Mandarinen und Taschentücher von Wahlkämpfern

Alsfeld (ks). Orangefarbene Schals und rotgefrorene Nasen, heißer Kaffee und »Vitamin CDU« in Mandarinenform: Es ist Wahlkampf in Hessen.
07. Januar 2009, 17:14 Uhr
Gut gelaunt trotz eisiger Kälte: Innen-und Kultusminister Jürgen Banzer (vorne links) mit CDU-Direktkandidat Kurt Wiegel und Landrat Rudolf Marx auf dem Alsfelder Marktplatz. (Foto: ks)

Alsfeld (ks). Orangefarbene Schals und rotgefrorene Nasen, heißer Kaffee und »Vitamin CDU« in Mandarinenform: Es ist Wahlkampf in Hessen. Am Mittwoch Mittag machte Hessens Justiz- und Kultusminister mit einem großen Bus auf dem Alsfelder Marktplatz Station und Werbung - »mit heißem Herz gegen die Kälte,« wie er scherzte. Neben Vertretern des Wahlkampfteams waren auch Mitglieder des Vereins »Hessische Eltern pro Bildung« dabei, um für ihr Anliegen zu werben.

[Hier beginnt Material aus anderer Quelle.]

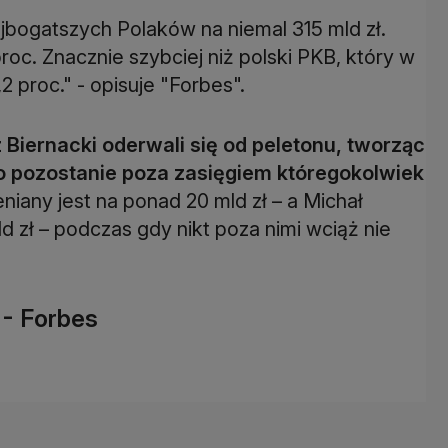
jbogatszych Polaków na niemal 315 mld zł.
roc. Znacznie szybciej niż polski PKB, który w
2 proc." - opisuje "Forbes".
Biernacki oderwali się od peletonu, tworząc
go pozostanie poza zasięgiem któregokolwiek
niany jest na ponad 20 mld zł – a Michał
d zł – podczas gdy nikt poza nimi wciąż nie
 - Forbes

Rainer Roth und Ursula Häuser vom Verein appellieren an die Eltern, »stärker Verantwortung zu übernehmen und sich in Sachen Schule engagiert einzubringen.« Verteilt wurden Handzettel, auf denen unter anderem eine freie Schulwahl gefordert wird. »Schön ist der Marktplatz doch immer wieder«, meinte Jürgen Banzer gleich nach dem Aussteigen aus dem Bus zu den Vertretern der heimischen CDU, darunter Direktkandidat Kurt Wiegel, Landrat Rudolf Marx, Kreistagsvorsitzender Ulrich Künz und Fraktionsvorsitzender Dr. Hans Heuser. Im Gespräch war Banzer für die Ganztagsschule, das allerdings nicht verpflichtend, aber in vielen Bereichen gebe es aber keine Alternative dazu. Allerdings seien rund 850 000 Schüler samt Eltern und Lehrern ein »schwerer Tanker - das Umsteuern kann nur langsam erfolgen. « Man sei auf dem Weg, dass zeige sich daran, dass schon ein Drittel der Schulen Ganztagsangebote machen. Jetzt müsse das Angebot »wachsen«, dazu forderte Banzer ebenso wie die Eltern-Vertreter Gruppen und Vereine auf, sich zu engagieren. In Handzetteln machte die CDU darauf aufmerksam, sie wolle in der nächsten Legislaturperiode 2500 zusätzliche Stellen an Schulen schaffen, »1000 bereits im kommenden Schuljahr.« Auch sollten die Klassen schrittweise verkleinert werden.